I don't know about now, but it seems like Nick was always determined to have one sketch comedy show on the channel. You Can't Do That on Television ended production in 1990 (continuing to be shown in reruns until 1993) and around the time it ended production Welcome Freshman began and was initially a sketch comedy show (with all the actors playing the same character in each sketch). Then the show switched formats from a sketch comedy show to a sitcom around the time Roundhouse debuted, and when Roundhouse went off the air All That premiered.

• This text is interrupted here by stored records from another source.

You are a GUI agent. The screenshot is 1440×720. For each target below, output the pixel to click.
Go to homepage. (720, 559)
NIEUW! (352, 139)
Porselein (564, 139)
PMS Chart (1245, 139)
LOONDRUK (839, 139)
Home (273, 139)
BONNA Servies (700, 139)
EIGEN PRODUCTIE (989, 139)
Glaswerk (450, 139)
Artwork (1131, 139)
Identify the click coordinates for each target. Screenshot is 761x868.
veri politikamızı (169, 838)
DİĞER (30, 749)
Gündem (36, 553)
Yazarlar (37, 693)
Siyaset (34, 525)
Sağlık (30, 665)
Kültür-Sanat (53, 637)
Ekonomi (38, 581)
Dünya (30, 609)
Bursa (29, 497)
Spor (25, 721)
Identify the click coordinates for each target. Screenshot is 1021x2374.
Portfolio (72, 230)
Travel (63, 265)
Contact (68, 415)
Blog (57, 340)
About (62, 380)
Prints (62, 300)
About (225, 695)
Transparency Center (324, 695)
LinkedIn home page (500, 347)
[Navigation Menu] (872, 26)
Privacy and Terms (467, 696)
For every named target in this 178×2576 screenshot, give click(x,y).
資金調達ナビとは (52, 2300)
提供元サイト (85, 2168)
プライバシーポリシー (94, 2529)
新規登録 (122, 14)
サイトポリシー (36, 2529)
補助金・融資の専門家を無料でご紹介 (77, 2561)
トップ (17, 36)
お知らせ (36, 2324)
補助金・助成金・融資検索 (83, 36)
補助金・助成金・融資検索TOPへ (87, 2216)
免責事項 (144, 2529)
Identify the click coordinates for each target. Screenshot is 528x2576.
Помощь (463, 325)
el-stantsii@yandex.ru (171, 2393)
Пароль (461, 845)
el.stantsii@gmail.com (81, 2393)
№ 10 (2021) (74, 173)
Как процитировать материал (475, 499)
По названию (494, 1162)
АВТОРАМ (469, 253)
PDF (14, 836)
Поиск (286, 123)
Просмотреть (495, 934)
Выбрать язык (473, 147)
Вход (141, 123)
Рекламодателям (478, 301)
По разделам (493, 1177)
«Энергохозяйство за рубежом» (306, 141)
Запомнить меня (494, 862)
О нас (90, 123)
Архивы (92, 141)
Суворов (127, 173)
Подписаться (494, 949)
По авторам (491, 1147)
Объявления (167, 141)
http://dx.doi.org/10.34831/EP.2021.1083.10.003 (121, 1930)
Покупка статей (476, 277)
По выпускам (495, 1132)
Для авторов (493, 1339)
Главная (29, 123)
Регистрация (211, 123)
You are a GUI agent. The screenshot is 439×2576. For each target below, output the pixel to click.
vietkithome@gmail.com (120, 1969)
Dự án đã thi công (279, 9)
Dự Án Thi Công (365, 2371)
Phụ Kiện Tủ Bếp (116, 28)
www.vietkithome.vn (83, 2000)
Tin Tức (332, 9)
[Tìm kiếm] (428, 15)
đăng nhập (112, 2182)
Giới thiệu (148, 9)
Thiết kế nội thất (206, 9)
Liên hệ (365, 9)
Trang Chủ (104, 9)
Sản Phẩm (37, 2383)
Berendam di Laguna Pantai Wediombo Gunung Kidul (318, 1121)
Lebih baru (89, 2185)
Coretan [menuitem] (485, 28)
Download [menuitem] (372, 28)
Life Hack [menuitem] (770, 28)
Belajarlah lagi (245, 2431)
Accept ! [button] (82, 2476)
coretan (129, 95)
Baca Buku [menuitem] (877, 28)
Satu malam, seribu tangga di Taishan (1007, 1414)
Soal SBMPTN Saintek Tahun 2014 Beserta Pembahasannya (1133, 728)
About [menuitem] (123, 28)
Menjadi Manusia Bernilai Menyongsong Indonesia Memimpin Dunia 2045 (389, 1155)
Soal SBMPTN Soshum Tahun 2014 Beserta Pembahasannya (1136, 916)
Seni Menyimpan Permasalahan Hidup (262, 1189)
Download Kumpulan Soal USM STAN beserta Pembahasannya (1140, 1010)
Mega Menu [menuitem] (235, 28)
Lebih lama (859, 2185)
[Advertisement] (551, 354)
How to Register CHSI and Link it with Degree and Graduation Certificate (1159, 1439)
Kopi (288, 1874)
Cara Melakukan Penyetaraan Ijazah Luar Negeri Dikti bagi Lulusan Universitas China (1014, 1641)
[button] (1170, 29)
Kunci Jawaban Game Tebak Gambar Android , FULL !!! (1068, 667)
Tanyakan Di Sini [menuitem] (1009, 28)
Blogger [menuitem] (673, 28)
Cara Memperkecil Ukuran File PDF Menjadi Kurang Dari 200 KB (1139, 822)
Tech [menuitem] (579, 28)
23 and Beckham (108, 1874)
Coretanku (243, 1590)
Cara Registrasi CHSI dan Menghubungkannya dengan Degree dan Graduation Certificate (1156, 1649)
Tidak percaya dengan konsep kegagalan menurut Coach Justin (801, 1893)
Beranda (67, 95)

There's one promo I remember well. I can't find it on its own on youtube (only as part of a fan-made compilation of Nickelodeon promos), which promoted "Actual Reality". It begins with an announcer saying "First, there were video games", showing a kid (or teenager?) playing video games. Then it switched to that kid wearing some virtural reality device on his head, the announcer adds"Then there was virtural reality, making it feel like you were there". And after that the kids house falls apart and he's at an outdoor basketball court and starts playing basketball with friends, as the announcer promotes actual reality, which really just promotes actually being outside and doing things. Back then, I was confused. I thought "Actual Reality" was an actual product, and that it didn't really show what actual reality was. In fact that commercial was also the first time I had heard of virtural reality. Aside from the Virtural Boy (which hardly had any real virtural reality-based games anyway) was it ever common for kids to actually have virtural reality devices, because I don't ever remember having any, and nobody I ever visited had any.